----- PROVIDED INFORMATION

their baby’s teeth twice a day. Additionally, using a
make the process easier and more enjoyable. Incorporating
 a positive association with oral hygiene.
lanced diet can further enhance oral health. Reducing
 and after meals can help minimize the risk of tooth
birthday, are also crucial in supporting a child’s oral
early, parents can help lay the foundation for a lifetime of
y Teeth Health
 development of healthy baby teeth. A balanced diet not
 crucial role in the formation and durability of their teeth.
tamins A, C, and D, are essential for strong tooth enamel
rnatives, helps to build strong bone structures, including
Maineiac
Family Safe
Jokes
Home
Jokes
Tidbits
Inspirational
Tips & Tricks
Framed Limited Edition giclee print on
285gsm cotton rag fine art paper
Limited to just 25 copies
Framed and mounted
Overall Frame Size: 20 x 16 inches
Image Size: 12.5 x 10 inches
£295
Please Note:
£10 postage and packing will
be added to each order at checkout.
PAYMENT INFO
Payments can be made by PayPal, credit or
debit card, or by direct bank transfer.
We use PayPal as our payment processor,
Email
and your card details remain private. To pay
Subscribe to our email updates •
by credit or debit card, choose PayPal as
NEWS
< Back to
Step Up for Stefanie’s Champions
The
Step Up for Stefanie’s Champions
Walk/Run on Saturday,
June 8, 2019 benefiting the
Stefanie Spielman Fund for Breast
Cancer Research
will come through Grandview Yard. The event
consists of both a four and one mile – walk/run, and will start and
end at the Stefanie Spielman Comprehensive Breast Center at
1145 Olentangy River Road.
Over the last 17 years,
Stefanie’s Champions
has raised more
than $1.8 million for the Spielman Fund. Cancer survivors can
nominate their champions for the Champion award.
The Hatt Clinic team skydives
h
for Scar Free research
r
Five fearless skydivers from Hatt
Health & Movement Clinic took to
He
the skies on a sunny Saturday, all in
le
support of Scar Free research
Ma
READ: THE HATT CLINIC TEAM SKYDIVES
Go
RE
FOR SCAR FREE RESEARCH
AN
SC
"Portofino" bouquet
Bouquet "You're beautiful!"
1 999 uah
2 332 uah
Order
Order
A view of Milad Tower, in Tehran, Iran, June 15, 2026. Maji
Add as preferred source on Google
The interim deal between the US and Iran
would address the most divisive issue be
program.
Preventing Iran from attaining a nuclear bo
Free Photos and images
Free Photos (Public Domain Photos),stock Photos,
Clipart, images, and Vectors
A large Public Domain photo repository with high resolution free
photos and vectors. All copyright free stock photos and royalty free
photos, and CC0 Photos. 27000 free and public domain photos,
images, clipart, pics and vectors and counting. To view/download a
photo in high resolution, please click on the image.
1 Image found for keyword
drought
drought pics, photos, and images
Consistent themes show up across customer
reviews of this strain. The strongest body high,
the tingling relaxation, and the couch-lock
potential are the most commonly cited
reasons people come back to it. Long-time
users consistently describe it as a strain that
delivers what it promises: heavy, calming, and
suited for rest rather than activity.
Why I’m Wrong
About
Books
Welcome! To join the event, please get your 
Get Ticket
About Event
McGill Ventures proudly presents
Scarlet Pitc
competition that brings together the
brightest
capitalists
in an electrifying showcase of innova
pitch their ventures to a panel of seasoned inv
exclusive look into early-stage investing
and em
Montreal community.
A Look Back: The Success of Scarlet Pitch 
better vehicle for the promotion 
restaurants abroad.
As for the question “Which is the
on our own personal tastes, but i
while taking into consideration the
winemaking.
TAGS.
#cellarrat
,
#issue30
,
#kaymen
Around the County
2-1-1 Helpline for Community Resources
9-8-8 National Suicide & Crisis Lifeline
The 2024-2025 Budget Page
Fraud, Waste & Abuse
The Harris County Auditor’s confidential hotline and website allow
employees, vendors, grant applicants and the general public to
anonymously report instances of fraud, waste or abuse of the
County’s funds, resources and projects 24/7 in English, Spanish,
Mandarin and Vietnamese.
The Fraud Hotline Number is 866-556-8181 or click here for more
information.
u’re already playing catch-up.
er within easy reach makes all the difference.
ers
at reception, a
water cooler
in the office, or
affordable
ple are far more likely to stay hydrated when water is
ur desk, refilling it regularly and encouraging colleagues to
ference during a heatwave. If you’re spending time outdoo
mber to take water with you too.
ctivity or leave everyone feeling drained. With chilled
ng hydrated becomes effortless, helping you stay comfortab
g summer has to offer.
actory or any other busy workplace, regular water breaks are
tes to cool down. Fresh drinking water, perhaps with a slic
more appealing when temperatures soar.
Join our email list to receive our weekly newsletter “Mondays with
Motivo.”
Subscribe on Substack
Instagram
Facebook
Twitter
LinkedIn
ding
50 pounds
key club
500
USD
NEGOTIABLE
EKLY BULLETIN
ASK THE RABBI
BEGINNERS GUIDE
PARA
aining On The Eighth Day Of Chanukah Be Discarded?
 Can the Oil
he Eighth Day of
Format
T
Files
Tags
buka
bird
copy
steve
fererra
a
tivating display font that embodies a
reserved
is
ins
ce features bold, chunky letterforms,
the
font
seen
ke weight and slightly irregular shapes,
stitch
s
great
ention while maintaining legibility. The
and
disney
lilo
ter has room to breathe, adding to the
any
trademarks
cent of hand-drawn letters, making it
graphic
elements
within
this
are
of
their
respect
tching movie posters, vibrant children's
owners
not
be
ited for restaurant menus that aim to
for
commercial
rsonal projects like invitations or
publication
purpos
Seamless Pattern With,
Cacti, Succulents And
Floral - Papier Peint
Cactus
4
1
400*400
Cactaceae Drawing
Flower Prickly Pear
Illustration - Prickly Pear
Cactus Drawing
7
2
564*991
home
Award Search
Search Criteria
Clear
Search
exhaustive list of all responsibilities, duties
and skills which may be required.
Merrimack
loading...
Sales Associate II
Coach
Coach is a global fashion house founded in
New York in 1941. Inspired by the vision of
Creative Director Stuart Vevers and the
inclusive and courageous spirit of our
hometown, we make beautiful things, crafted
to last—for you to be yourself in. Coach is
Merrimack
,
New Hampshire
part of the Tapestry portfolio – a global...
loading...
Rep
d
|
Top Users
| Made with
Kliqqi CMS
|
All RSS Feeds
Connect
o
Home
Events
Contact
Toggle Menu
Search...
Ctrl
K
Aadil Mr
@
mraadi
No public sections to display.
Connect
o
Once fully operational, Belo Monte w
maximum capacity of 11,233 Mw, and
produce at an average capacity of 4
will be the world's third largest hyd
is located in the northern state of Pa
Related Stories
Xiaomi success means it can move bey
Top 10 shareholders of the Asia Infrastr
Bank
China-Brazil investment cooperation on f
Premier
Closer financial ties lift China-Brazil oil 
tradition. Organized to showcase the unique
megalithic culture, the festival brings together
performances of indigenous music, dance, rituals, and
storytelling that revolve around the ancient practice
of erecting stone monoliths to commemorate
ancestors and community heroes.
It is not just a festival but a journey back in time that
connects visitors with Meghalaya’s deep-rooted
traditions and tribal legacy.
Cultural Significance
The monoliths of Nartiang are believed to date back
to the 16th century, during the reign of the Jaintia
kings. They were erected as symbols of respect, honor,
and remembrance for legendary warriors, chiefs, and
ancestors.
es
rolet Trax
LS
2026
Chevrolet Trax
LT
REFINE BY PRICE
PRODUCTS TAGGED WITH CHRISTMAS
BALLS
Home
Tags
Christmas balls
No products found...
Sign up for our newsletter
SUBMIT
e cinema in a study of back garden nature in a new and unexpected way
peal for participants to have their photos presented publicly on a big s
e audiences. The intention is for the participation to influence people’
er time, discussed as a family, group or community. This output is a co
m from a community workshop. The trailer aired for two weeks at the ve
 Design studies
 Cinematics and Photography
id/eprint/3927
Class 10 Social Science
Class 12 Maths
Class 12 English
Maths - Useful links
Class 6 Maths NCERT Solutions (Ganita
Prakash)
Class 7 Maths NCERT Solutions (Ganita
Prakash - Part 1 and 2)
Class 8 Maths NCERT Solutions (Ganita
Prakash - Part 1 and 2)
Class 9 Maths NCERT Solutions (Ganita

----------

- _TASK INSTRUCTIONS_:
Write down exactly the span of lines above from the one containing "in the office, or" to the one containing "Creative Director Stuart Vevers and the", both ends included.

- _OUTPUT_:
in the office, or
affordable
ple are far more likely to stay hydrated when water is
ur desk, refilling it regularly and encouraging colleagues to
ference during a heatwave. If you’re spending time outdoo
mber to take water with you too.
ctivity or leave everyone feeling drained. With chilled
ng hydrated becomes effortless, helping you stay comfortab
g summer has to offer.
actory or any other busy workplace, regular water breaks are
tes to cool down. Fresh drinking water, perhaps with a slic
more appealing when temperatures soar.
Join our email list to receive our weekly newsletter “Mondays with
Motivo.”
Subscribe on Substack
Instagram
Facebook
Twitter
LinkedIn
ding
50 pounds
key club
500
USD
NEGOTIABLE
EKLY BULLETIN
ASK THE RABBI
BEGINNERS GUIDE
PARA
aining On The Eighth Day Of Chanukah Be Discarded?
 Can the Oil
he Eighth Day of
Format
T
Files
Tags
buka
bird
copy
steve
fererra
a
tivating display font that embodies a
reserved
is
ins
ce features bold, chunky letterforms,
the
font
seen
ke weight and slightly irregular shapes,
stitch
s
great
ention while maintaining legibility. The
and
disney
lilo
ter has room to breathe, adding to the
any
trademarks
cent of hand-drawn letters, making it
graphic
elements
within
this
are
of
their
respect
tching movie posters, vibrant children's
owners
not
be
ited for restaurant menus that aim to
for
commercial
rsonal projects like invitations or
publication
purpos
Seamless Pattern With,
Cacti, Succulents And
Floral - Papier Peint
Cactus
4
1
400*400
Cactaceae Drawing
Flower Prickly Pear
Illustration - Prickly Pear
Cactus Drawing
7
2
564*991
home
Award Search
Search Criteria
Clear
Search
exhaustive list of all responsibilities, duties
and skills which may be required.
Merrimack
loading...
Sales Associate II
Coach
Coach is a global fashion house founded in
New York in 1941. Inspired by the vision of
Creative Director Stuart Vevers and the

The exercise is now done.